Lynette Yiadom-Boakye
The gallery handles, acquires and advises on works by Lynette Yiadom-Boakye. For more information or the availability of work, please contact the gallery.
Lynette Yiadom-Boakye (b. 1977)
Yiadom-Boakye began to receive widespread critical recognition from 2010 onwards. After graduating from the MA course at the Royal Academy Schools in 2003, she was included in an exhibition of upcoming British artists organised by Charles Saatchi, Newspeak: British Art Now, which was held in Moscow and London in 2009–10. She then held exhibitions at The Studio Museum in Harlem, New York, and Stevenson Gallery, Cape Town, before Corvi-Mora Gallery in London came to represent her. She held her first solo exhibition there in 2011 and has exhibited there regularly ever since. She was nominated for the Turner Prize 2013, which was followed the next year by the first monograph about her (Prestel).
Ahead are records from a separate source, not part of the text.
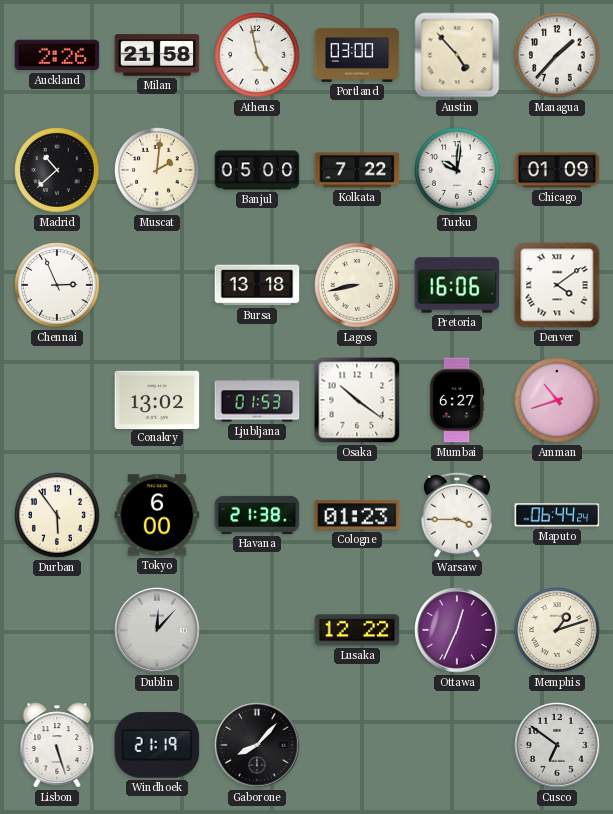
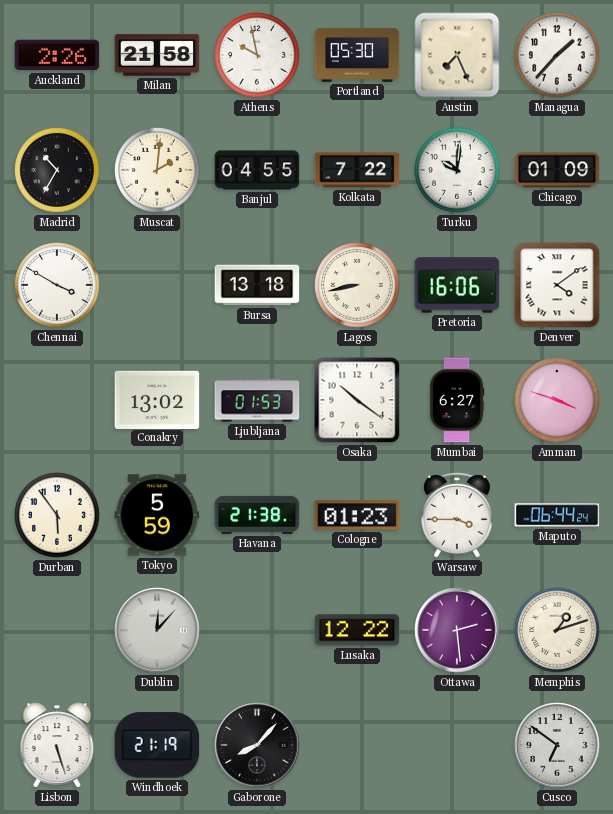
Athens: 4:58 -> 9:58
Portland: 03:00 -> 05:30
Austin: 4:53 -> 7:26
Madrid: 10:38 -> 10:35
Banjul: 05:00 -> 04:55
Chennai: 2:56 -> 3:50
Amman: 10:42 -> 3:48
Tokyo: 6:00 -> 5:59
Ottawa: 12:34 -> 2:29
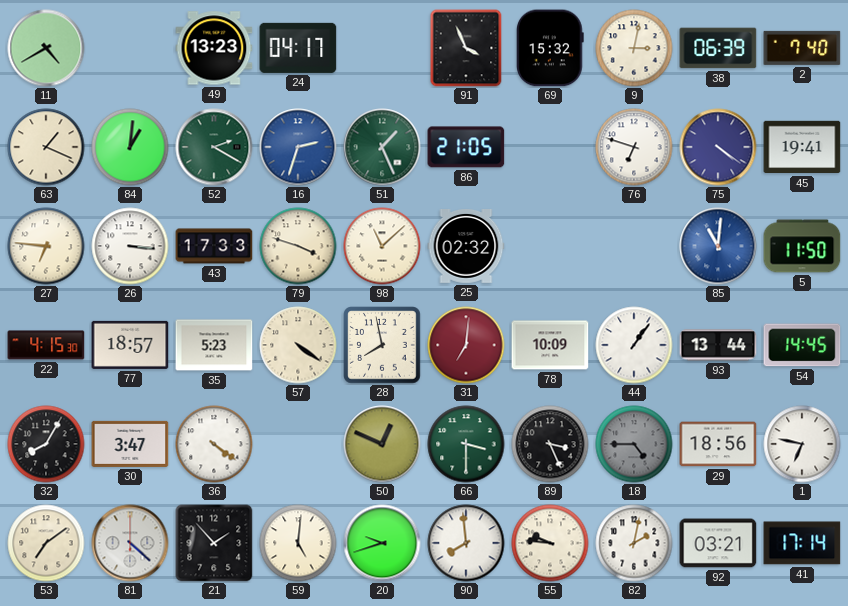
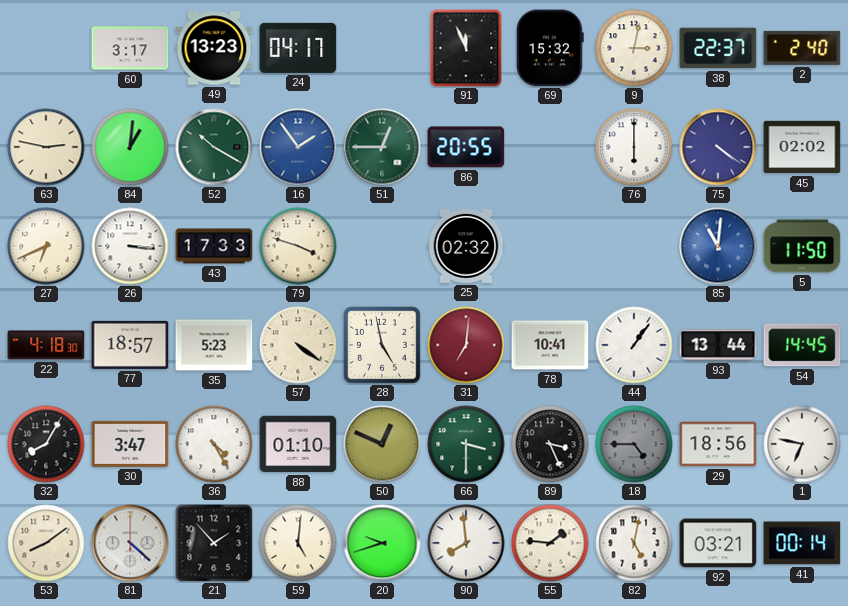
11: 4:40 -> none
60: none -> 3:17
91: 3:56 -> 11:56
38: 06:39 -> 22:37
2: 7:40 -> 2:40
63: 1:19 -> 2:47
52: 2:20 -> 10:20
16: 2:33 -> 1:54
51: 1:26 -> 12:45
86: 21:05 -> 20:55
76: 6:48 -> 6:00
45: 19:41 -> 02:02
27: 6:46 -> 6:41
98: 11:08 -> none
22: 4:15 -> 4:18
28: 7:58 -> 4:58
78: 10:09 -> 10:41
36: 4:21 -> 4:25
88: none -> 01:10
53: 7:09 -> 8:09
55: 9:46 -> 1:46
82: 2:02 -> 5:02
41: 17:14 -> 00:14
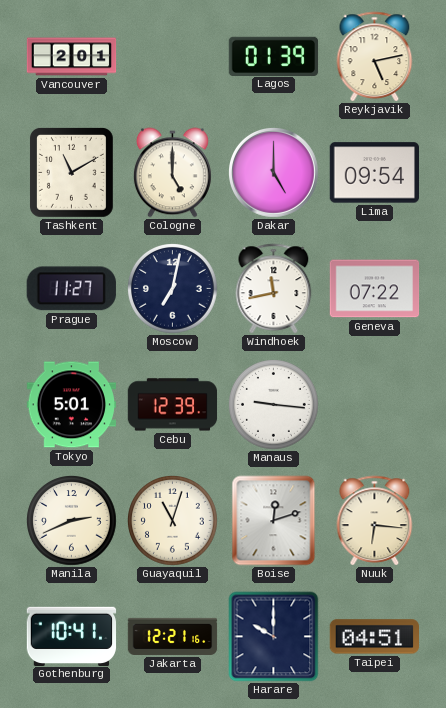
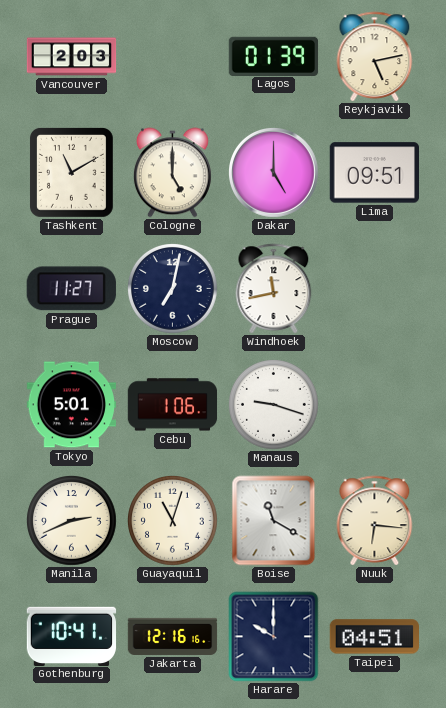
Vancouver: 2:01 -> 2:03
Lima: 09:54 -> 09:51
Geneva: 07:22 -> none
Cebu: 12:39 -> 1:06
Manaus: 9:16 -> 9:18
Boise: 12:12 -> 11:20
Jakarta: 12:21 -> 12:16
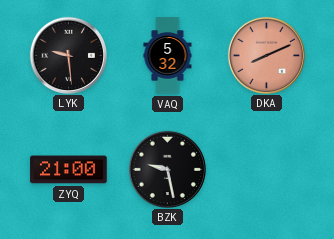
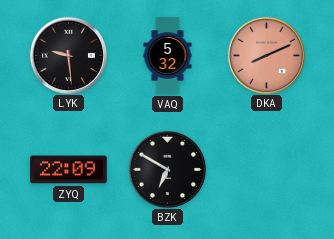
ZYQ: 21:00 -> 22:09
BZK: 9:28 -> 6:50
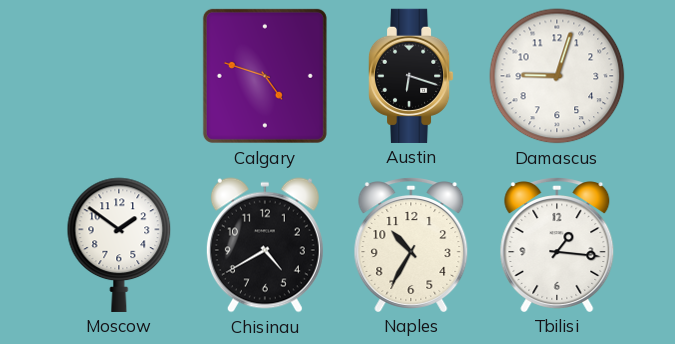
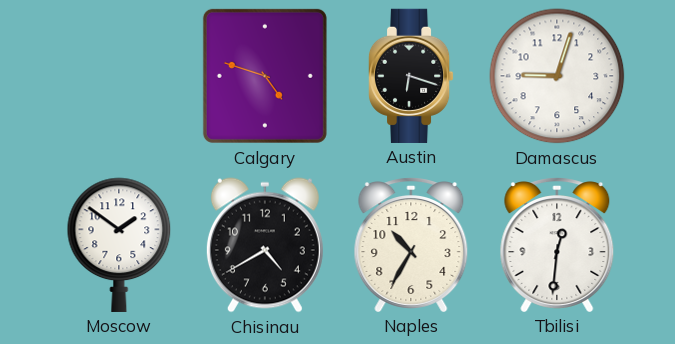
Tbilisi: 1:16 -> 12:31
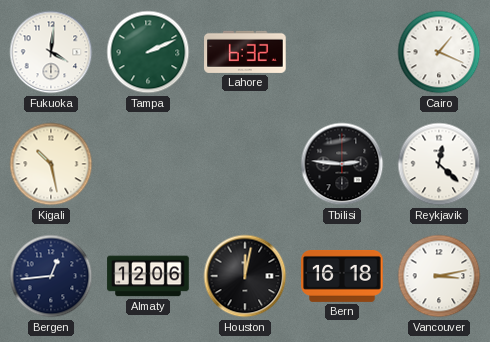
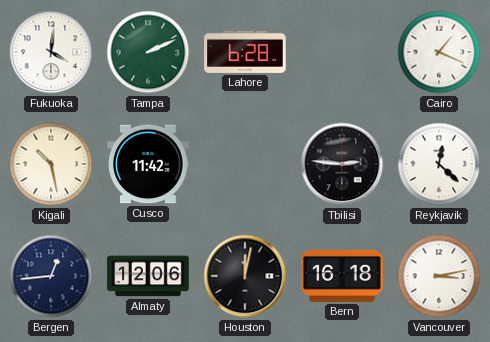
Lahore: 6:32 -> 6:28
Cusco: none -> 11:42
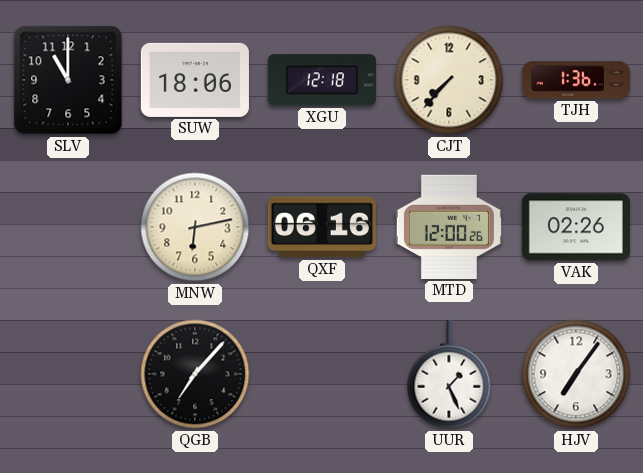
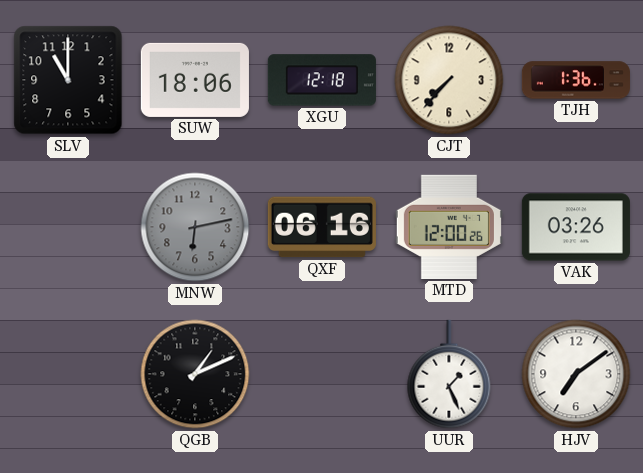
MNW dial: cream -> grey
VAK: 02:26 -> 03:26
QGB: 7:07 -> 1:11
HJV: 7:06 -> 7:09
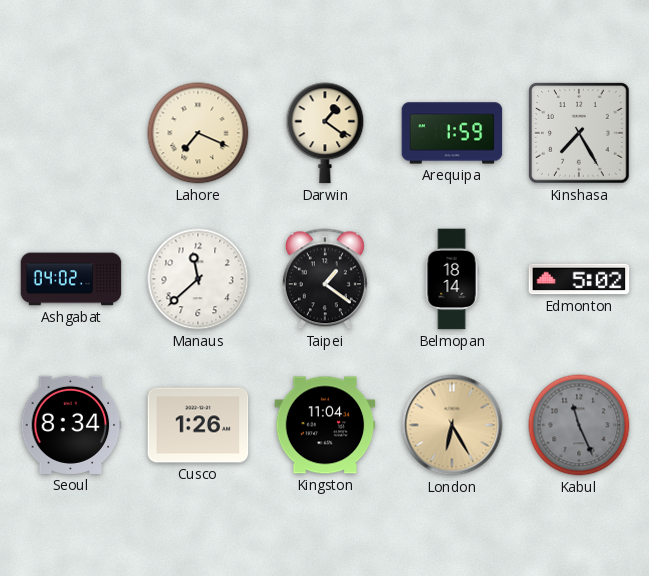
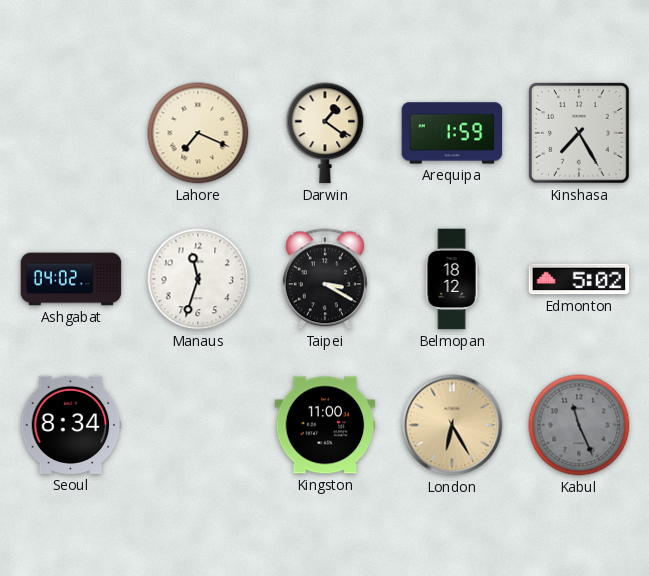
Manaus: 11:38 -> 11:33
Taipei: 1:21 -> 3:20
Belmopan: 18:14 -> 18:12
Cusco: 1:26 -> none
Kingston: 11:04 -> 11:00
Her work has been included in many thematic museum exhibitions including All Too Human at Tate Britain in 2018, which set her work in a lineage of painting that started with Walter Sickert and included Francis Bacon, Lucian Freud, Frank Auerbach and others. Yiadom-Boakye’s place amongst the most successful contemporary painters of her generation was cemented in 2020–22 when a retrospective exhibition of her work toured to Tate Britain in London, Moderna Museet in Stockholm, Kunstsammlung Nordrhein-Westfalen in Düsseldorf, and Mudam Luxembourg in Luxembourg.
To date, her pictures have represented only black figures, and through her work she responds to the historic underrepresentation of black people in Western painting. When asked about the relationship between racial politics and the content of her work, she has stated that ‘I’ve never distinguished my politics from my life. It's in the fabric of what I'm doing.’